Required work -> Repeat the entries that follow verbatim, without any of their pictures.

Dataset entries
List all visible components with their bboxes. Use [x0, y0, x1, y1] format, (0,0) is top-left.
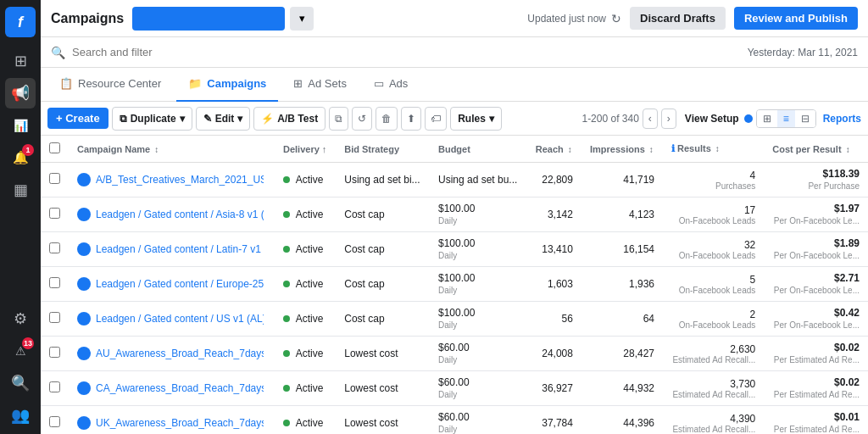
campaign-icon [77, 208, 91, 221]
results-count: 2 [671, 309, 755, 320]
search-bar: 🔍 Yesterday: Mar 11, 2021 [41, 37, 868, 68]
campaign-name-link[interactable]: Leadgen / Gated content / US v1 (AL) [77, 312, 264, 326]
budget-sub-text: Daily [438, 425, 457, 434]
delivery-cell: Active [275, 163, 336, 198]
chart-icon[interactable]: 📊 [5, 110, 36, 141]
row-checkbox[interactable] [49, 347, 60, 358]
cost-cell: $0.02 Per Estimated Ad Re... [764, 371, 868, 406]
campaign-name-link[interactable]: Leadgen / Gated content / Europe-25 v1 (… [77, 277, 264, 291]
cost-cell: $1.97 Per On-Facebook Le... [764, 198, 868, 232]
delivery-cell: Active [275, 267, 336, 302]
dropdown-arrow-button[interactable]: ▾ [290, 7, 314, 31]
table-row: UK_Awareness_Broad_Reach_7days Active Lo… [41, 406, 868, 435]
undo-button[interactable]: ↺ [352, 107, 372, 131]
discard-drafts-button[interactable]: Discard Drafts [630, 7, 726, 30]
campaign-name-link[interactable]: A/B_Test_Creatives_March_2021_US_Broad_.… [77, 173, 264, 186]
reports-button[interactable]: Reports [823, 113, 861, 125]
tab-campaigns[interactable]: 📁 Campaigns [176, 68, 278, 102]
row-checkbox-cell [41, 267, 69, 302]
col-budget[interactable]: Budget [430, 136, 527, 163]
budget-cell: $100.00 Daily [430, 267, 527, 302]
refresh-icon[interactable]: ↻ [611, 12, 621, 25]
campaigns-icon[interactable]: 📢 [5, 78, 36, 108]
col-results[interactable]: ℹ Results ↕ [663, 136, 764, 163]
campaign-name-link[interactable]: Leadgen / Gated content / Latin-7 v1 (AL… [77, 242, 264, 256]
delete-button[interactable]: 🗑 [376, 107, 398, 131]
settings-icon[interactable]: ⚙ [5, 303, 36, 334]
campaign-name-link[interactable]: CA_Awareness_Broad_Reach_7days [77, 381, 264, 395]
row-checkbox[interactable] [49, 277, 60, 288]
create-button[interactable]: + Create [47, 108, 108, 129]
copy-button[interactable]: ⧉ [329, 107, 348, 131]
results-label: Purchases [671, 181, 755, 191]
campaign-name-link[interactable]: AU_Awareness_Broad_Reach_7days [77, 347, 264, 360]
status-dot [283, 211, 290, 218]
pagination-count: 1-200 of 340 ‹ › [581, 108, 676, 129]
select-all-checkbox[interactable] [49, 142, 60, 153]
prev-page-button[interactable]: ‹ [643, 108, 658, 129]
select-all-header[interactable] [41, 136, 69, 163]
impressions-cell: 4,123 [581, 198, 663, 232]
campaign-name-link[interactable]: UK_Awareness_Broad_Reach_7days [77, 416, 264, 430]
list-view-button[interactable]: ≡ [777, 110, 795, 127]
campaign-icon [77, 347, 91, 360]
campaign-name-link[interactable]: Leadgen / Gated content / Asia-8 v1 (AL) [77, 208, 264, 221]
campaign-name-cell: AU_Awareness_Broad_Reach_7days [69, 337, 275, 371]
delivery-cell: Active [275, 198, 336, 232]
review-publish-button[interactable]: Review and Publish [734, 7, 858, 30]
campaign-name-text: Leadgen / Gated content / Asia-8 v1 (AL) [96, 209, 264, 220]
search-input[interactable] [72, 46, 225, 58]
campaign-name-cell: CA_Awareness_Broad_Reach_7days [69, 371, 275, 406]
results-cell: 32 On-Facebook Leads [663, 232, 764, 267]
resource-center-icon: 📋 [59, 77, 73, 90]
row-checkbox[interactable] [49, 416, 60, 427]
tag-button[interactable]: 🏷 [425, 107, 447, 131]
col-impressions[interactable]: Impressions ↕ [581, 136, 663, 163]
col-reach[interactable]: Reach ↕ [527, 136, 581, 163]
view-setup[interactable]: View Setup [685, 113, 753, 125]
campaign-icon [77, 312, 91, 326]
col-cost[interactable]: Cost per Result ↕ [764, 136, 868, 163]
home-icon[interactable]: ⊞ [5, 46, 36, 76]
row-checkbox[interactable] [49, 312, 60, 323]
campaign-name-text: Leadgen / Gated content / Latin-7 v1 (AL… [96, 243, 264, 255]
cost-cell: $0.01 Per Estimated Ad Re... [764, 406, 868, 435]
ab-test-button[interactable]: ⚡ A/B Test [253, 107, 326, 131]
grid-icon[interactable]: ▦ [5, 175, 36, 205]
status-dot [283, 420, 290, 426]
share-button[interactable]: ⬆ [401, 107, 421, 131]
reach-cell: 13,410 [527, 232, 581, 267]
campaigns-table-container: Campaign Name ↕ Delivery ↑ Bid Strategy … [41, 136, 868, 434]
app-layout: f ⊞ 📢 📊 🔔 1 ▦ ⚙ ⚠ 13 🔍 👥 Campaigns ▾ U [0, 0, 868, 434]
logo-icon[interactable]: f [5, 7, 36, 37]
columns-view-button[interactable]: ⊞ [757, 110, 777, 127]
alert-icon[interactable]: ⚠ 13 [5, 336, 36, 366]
col-campaign-name[interactable]: Campaign Name ↕ [69, 136, 275, 163]
campaign-icon [77, 242, 91, 256]
people-icon[interactable]: 👥 [5, 400, 36, 431]
edit-button[interactable]: ✎ Edit ▾ [196, 107, 251, 131]
results-cell: 2,630 Estimated Ad Recall... [663, 337, 764, 371]
view-setup-label: View Setup [685, 113, 739, 125]
rules-button[interactable]: Rules ▾ [450, 107, 502, 131]
bell-icon[interactable]: 🔔 1 [5, 142, 36, 173]
update-text: Updated just now [527, 13, 606, 25]
search-icon[interactable]: 🔍 [5, 368, 36, 398]
row-checkbox[interactable] [49, 208, 60, 219]
edit-label: Edit [215, 113, 235, 125]
tab-ad-sets[interactable]: ⊞ Ad Sets [281, 68, 359, 102]
row-checkbox[interactable] [49, 381, 60, 392]
compact-view-button[interactable]: ⊟ [795, 110, 815, 127]
row-checkbox[interactable] [49, 173, 60, 184]
row-checkbox[interactable] [49, 242, 60, 253]
cost-cell: $2.71 Per On-Facebook Le... [764, 267, 868, 302]
next-page-button[interactable]: › [661, 108, 676, 129]
campaign-name-cell: Leadgen / Gated content / US v1 (AL) [69, 302, 275, 337]
reach-cell: 1,603 [527, 267, 581, 302]
tab-resource-center[interactable]: 📋 Resource Center [47, 68, 173, 102]
col-delivery[interactable]: Delivery ↑ [275, 136, 336, 163]
tab-ads[interactable]: ▭ Ads [362, 68, 420, 102]
campaign-input[interactable] [132, 7, 285, 31]
duplicate-button[interactable]: ⧉ Duplicate ▾ [112, 107, 192, 131]
col-bid-strategy[interactable]: Bid Strategy [336, 136, 430, 163]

Result ->
List all visible components with their bboxes. Use [x0, y0, x1, y1] format, (0,0) is top-left.
campaign-icon [77, 208, 91, 221]
results-count: 2 [671, 309, 755, 320]
search-bar: 🔍 Yesterday: Mar 11, 2021 [41, 37, 868, 68]
campaign-name-link[interactable]: Leadgen / Gated content / US v1 (AL) [77, 312, 264, 326]
budget-sub-text: Daily [438, 425, 457, 434]
delivery-cell: Active [275, 163, 336, 198]
chart-icon[interactable]: 📊 [5, 110, 36, 141]
row-checkbox[interactable] [49, 347, 60, 358]
cost-cell: $0.02 Per Estimated Ad Re... [764, 371, 868, 406]
campaign-name-link[interactable]: Leadgen / Gated content / Europe-25 v1 (… [77, 277, 264, 291]
cost-cell: $1.97 Per On-Facebook Le... [764, 198, 868, 232]
delivery-cell: Active [275, 267, 336, 302]
dropdown-arrow-button[interactable]: ▾ [290, 7, 314, 31]
table-row: UK_Awareness_Broad_Reach_7days Active Lo… [41, 406, 868, 435]
undo-button[interactable]: ↺ [352, 107, 372, 131]
discard-drafts-button[interactable]: Discard Drafts [630, 7, 726, 30]
campaign-name-link[interactable]: A/B_Test_Creatives_March_2021_US_Broad_.… [77, 173, 264, 186]
reports-button[interactable]: Reports [823, 113, 861, 125]
tab-campaigns[interactable]: 📁 Campaigns [176, 68, 278, 102]
row-checkbox-cell [41, 267, 69, 302]
col-budget[interactable]: Budget [430, 136, 527, 163]
budget-cell: $100.00 Daily [430, 267, 527, 302]
refresh-icon[interactable]: ↻ [611, 12, 621, 25]
campaigns-icon[interactable]: 📢 [5, 78, 36, 108]
col-results[interactable]: ℹ Results ↕ [663, 136, 764, 163]
campaign-name-link[interactable]: Leadgen / Gated content / Latin-7 v1 (AL… [77, 242, 264, 256]
delete-button[interactable]: 🗑 [376, 107, 398, 131]
settings-icon[interactable]: ⚙ [5, 303, 36, 334]
campaign-name-link[interactable]: CA_Awareness_Broad_Reach_7days [77, 381, 264, 395]
row-checkbox[interactable] [49, 277, 60, 288]
create-button[interactable]: + Create [47, 108, 108, 129]
copy-button[interactable]: ⧉ [329, 107, 348, 131]
results-label: Purchases [671, 181, 755, 191]
campaign-name-link[interactable]: AU_Awareness_Broad_Reach_7days [77, 347, 264, 360]
status-dot [283, 211, 290, 218]
pagination-count: 1-200 of 340 ‹ › [581, 108, 676, 129]
select-all-checkbox[interactable] [49, 142, 60, 153]
prev-page-button[interactable]: ‹ [643, 108, 658, 129]
select-all-header[interactable] [41, 136, 69, 163]
impressions-cell: 4,123 [581, 198, 663, 232]
campaign-name-link[interactable]: UK_Awareness_Broad_Reach_7days [77, 416, 264, 430]
list-view-button[interactable]: ≡ [777, 110, 795, 127]
campaign-icon [77, 347, 91, 360]
campaign-name-link[interactable]: Leadgen / Gated content / Asia-8 v1 (AL) [77, 208, 264, 221]
campaign-name-cell: AU_Awareness_Broad_Reach_7days [69, 337, 275, 371]
delivery-cell: Active [275, 198, 336, 232]
review-publish-button[interactable]: Review and Publish [734, 7, 858, 30]
campaign-name-text: Leadgen / Gated content / Asia-8 v1 (AL) [96, 209, 264, 220]
search-input[interactable] [72, 46, 225, 58]
campaign-name-cell: CA_Awareness_Broad_Reach_7days [69, 371, 275, 406]
results-cell: 32 On-Facebook Leads [663, 232, 764, 267]
resource-center-icon: 📋 [59, 77, 73, 90]
row-checkbox[interactable] [49, 416, 60, 427]
tag-button[interactable]: 🏷 [425, 107, 447, 131]
col-impressions[interactable]: Impressions ↕ [581, 136, 663, 163]
col-reach[interactable]: Reach ↕ [527, 136, 581, 163]
view-setup[interactable]: View Setup [685, 113, 753, 125]
campaign-icon [77, 312, 91, 326]
col-cost[interactable]: Cost per Result ↕ [764, 136, 868, 163]
home-icon[interactable]: ⊞ [5, 46, 36, 76]
row-checkbox[interactable] [49, 312, 60, 323]
campaign-name-text: Leadgen / Gated content / Latin-7 v1 (AL… [96, 243, 264, 255]
cost-cell: $0.01 Per Estimated Ad Re... [764, 406, 868, 435]
ab-test-button[interactable]: ⚡ A/B Test [253, 107, 326, 131]
grid-icon[interactable]: ▦ [5, 175, 36, 205]
status-dot [283, 420, 290, 426]
share-button[interactable]: ⬆ [401, 107, 421, 131]
reach-cell: 13,410 [527, 232, 581, 267]
campaigns-table-container: Campaign Name ↕ Delivery ↑ Bid Strategy … [41, 136, 868, 434]
app-layout: f ⊞ 📢 📊 🔔 1 ▦ ⚙ ⚠ 13 🔍 👥 Campaigns ▾ U [0, 0, 868, 434]
logo-icon[interactable]: f [5, 7, 36, 37]
columns-view-button[interactable]: ⊞ [757, 110, 777, 127]
alert-icon[interactable]: ⚠ 13 [5, 336, 36, 366]
col-campaign-name[interactable]: Campaign Name ↕ [69, 136, 275, 163]
campaign-icon [77, 242, 91, 256]
people-icon[interactable]: 👥 [5, 400, 36, 431]
edit-button[interactable]: ✎ Edit ▾ [196, 107, 251, 131]
results-cell: 2,630 Estimated Ad Recall... [663, 337, 764, 371]
view-setup-label: View Setup [685, 113, 739, 125]
rules-button[interactable]: Rules ▾ [450, 107, 502, 131]
bell-icon[interactable]: 🔔 1 [5, 142, 36, 173]
update-text: Updated just now [527, 13, 606, 25]
search-icon[interactable]: 🔍 [5, 368, 36, 398]
row-checkbox[interactable] [49, 208, 60, 219]
edit-label: Edit [215, 113, 235, 125]
tab-ad-sets[interactable]: ⊞ Ad Sets [281, 68, 359, 102]
row-checkbox[interactable] [49, 381, 60, 392]
compact-view-button[interactable]: ⊟ [795, 110, 815, 127]
row-checkbox[interactable] [49, 173, 60, 184]
row-checkbox[interactable] [49, 242, 60, 253]
cost-cell: $2.71 Per On-Facebook Le... [764, 267, 868, 302]
next-page-button[interactable]: › [661, 108, 676, 129]
campaign-name-cell: Leadgen / Gated content / US v1 (AL) [69, 302, 275, 337]
reach-cell: 1,603 [527, 267, 581, 302]
tab-resource-center[interactable]: 📋 Resource Center [47, 68, 173, 102]
col-delivery[interactable]: Delivery ↑ [275, 136, 336, 163]
tab-ads[interactable]: ▭ Ads [362, 68, 420, 102]
campaign-input[interactable] [132, 7, 285, 31]
duplicate-button[interactable]: ⧉ Duplicate ▾ [112, 107, 192, 131]
col-bid-strategy[interactable]: Bid Strategy [336, 136, 430, 163]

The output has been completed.